2013 Fiscal Year Research-status Report
国内で流通する非加熱摂取食品に潜在する細菌学的健康リスクの解明
Project/Area Number |
25750069
|
Research Category |
Grant-in-Aid for Young Scientists (B)
|
Research Institution | Osaka Prefectural Institute of Public Health |
Principal Investigator |
原田 哲也 大阪府立公衆衛生研究所, その他部局等, 主任研究員 (70516723)
|
Project Period (FY) |
2013-04-01 – 2016-03-31
|
Keywords | 腸内細菌科菌群 / 非加熱摂取食品 |
Research Abstract |
2013年4月から2014年4月までに、大阪府内で流通する洋生菓子50検体、漬物98検体、魚介加工品62検体について腸内細菌科菌群、黄色ブドウ球菌、サルモネラ属菌、毒素原性および志賀毒素産生性大腸菌あるいは腸炎ビブリオの汚染実態調査を実施した。
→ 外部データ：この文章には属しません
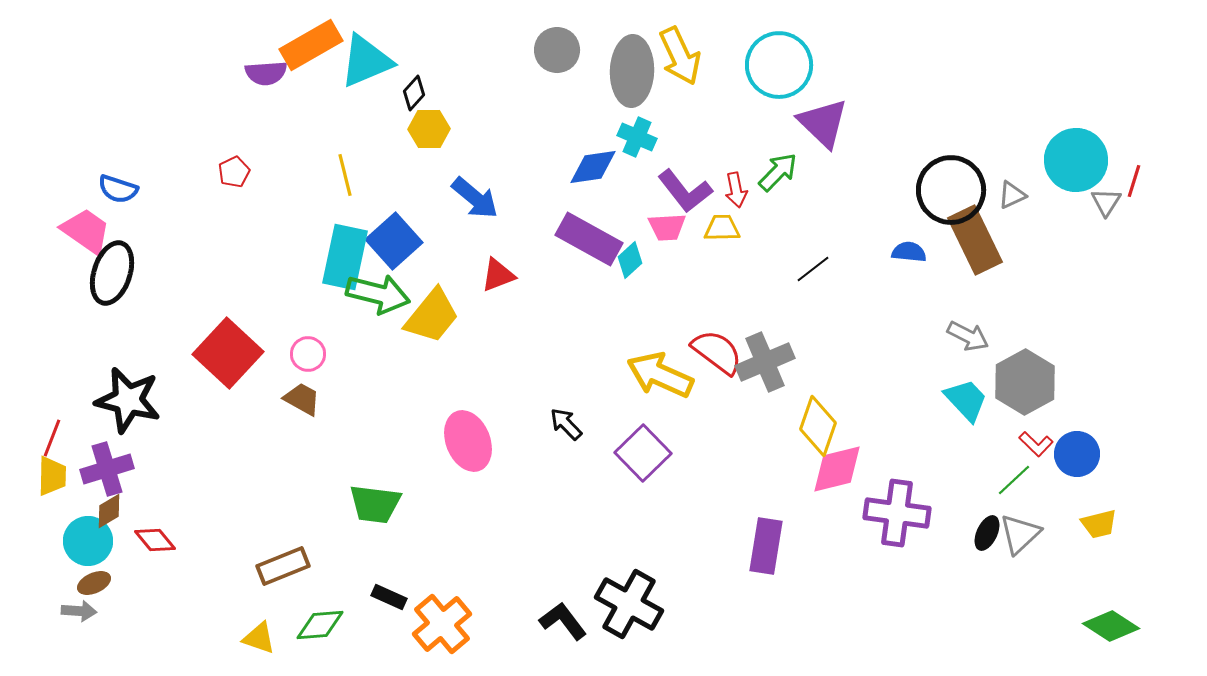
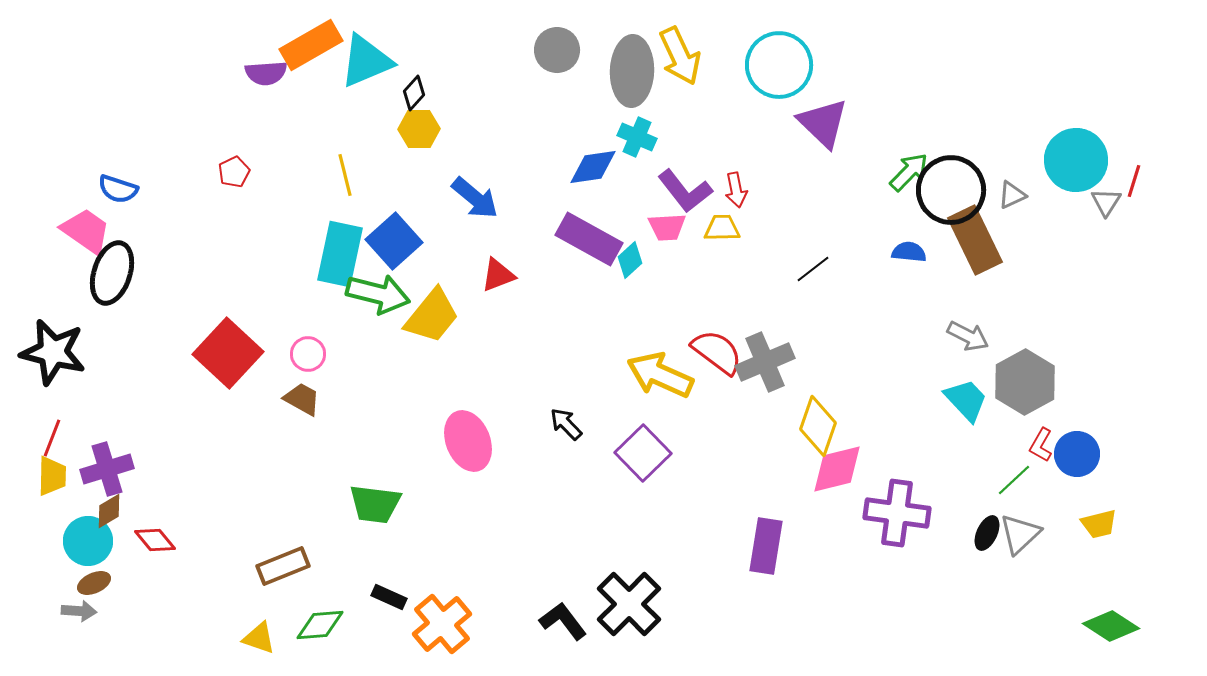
yellow hexagon at (429, 129): moved 10 px left
green arrow at (778, 172): moved 131 px right
cyan rectangle at (345, 257): moved 5 px left, 3 px up
black star at (128, 400): moved 75 px left, 48 px up
red L-shape at (1036, 444): moved 5 px right, 1 px down; rotated 76 degrees clockwise
black cross at (629, 604): rotated 16 degrees clockwise
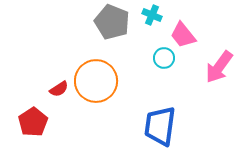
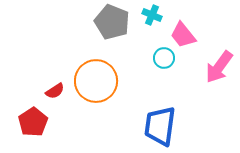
red semicircle: moved 4 px left, 2 px down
その結果、洋生菓子では28検体から腸内細菌科菌群が、5検体から黄色ブドウ球菌が検出されたが、サルモネラ属菌と毒素原性および志賀毒素産生性大腸菌はすべての検体で陰性であった。漬物では、腸内細菌科菌群は94検体、黄色ブドウ球菌は6検体から分離されたが、サルモネラ属菌と毒素原性および志賀毒素産生性大腸菌はすべての検体で陰性であった。さらに、魚介類加工品では、44検体から腸内細菌科菌群が検出され、2検体から黄色ブドウ球菌が検出されたが、毒素原性および志賀毒素産生性大腸菌はすべての検体で陰性であり、腸炎ビブリオについても28検体を検査したが、すべて陰性であった。 また、国外産の非加熱摂取食品の薬剤耐性腸内細菌科菌群の汚染実態を把握するためにベトナムで流通する香辛料、ドライフードおよび菓子類の計28検体について汚染実態調査を行った。その結果、22検体から腸内細菌科菌群が分離された。 平成25年度の検討より、国内産の洋生菓子、漬物および魚介類加工品ならびにベトナム産非加熱摂取食品では腸内細菌科菌群の汚染率が非常に高いことが明らかとなった。そこで平成26年度以降の研究では、分離株について菌種同定、薬剤感受性試験および薬剤耐性遺伝子の検討を実施し、これらの株がヒトの健康リスクとなりうるかについて検討を進めていく。また、黄色ブドウ球菌についてもエンテロトキシンの産生性について検討を行う。
|
Current Status of Research Progress |
Current Status of Research Progress
2: Research has progressed on the whole more than it was originally planned.
Reason
平成25年度は国内で流通する洋生菓子、漬物、魚介類加工品およびベトナムで流通する香辛料等の非加熱摂取食品について腸内細菌科菌群あるいは食中毒菌の汚染実態調査を実施し、腸内細菌科菌群汚染度が高いことを明らかとした。 平成26年度以降は、分離された株について薬剤感受性や保有する病原因子を検討し、ヒトの健康リスクとなりうるかを明らかにしていく予定である。これまでの検討で約400株が分離されており、菌株の解析には十分な株数が得られているため、本研究は順調に進展していると考える。
|
Strategy for Future Research Activity |
平成26年度は、これまでに分離された腸内細菌科菌群の菌種同定、薬剤感受性さらに薬剤耐性遺伝子の検討を中心に研究を進める。これまでの検討で約400株が分離されているため、新たな食品についての汚染実態調査は行う必要はないが、洋生菓子と魚介類加工品については検体数の上乗せを目指し、さらに継続して汚染実態調査を行っていく。また、国内産の非加熱摂取食品分離株と比較検討するために、ベトナム産の非加熱摂取食品についてはさらに腸内細菌科菌群の汚染実態調査を継続して実施して行く予定である。 また、菌種同定についてはAPI20E等の生化学的性状では同定不能の株が多く分離されているため、conventional PCR、リアルタイムPCR、16SrDNAシーケンスやMALDI-TOFMSによる解析を用いて正確な菌種同定を目指す。
|
Expenditure Plans for the Next FY Research Funding |
物品の購入が予定よりも少なかったこと、また、必要な旅費が予定より少なかったために、次年度使用額が発生した。 分離株の薬剤感受性試験や菌種同定のための試薬購入に使用する予定である。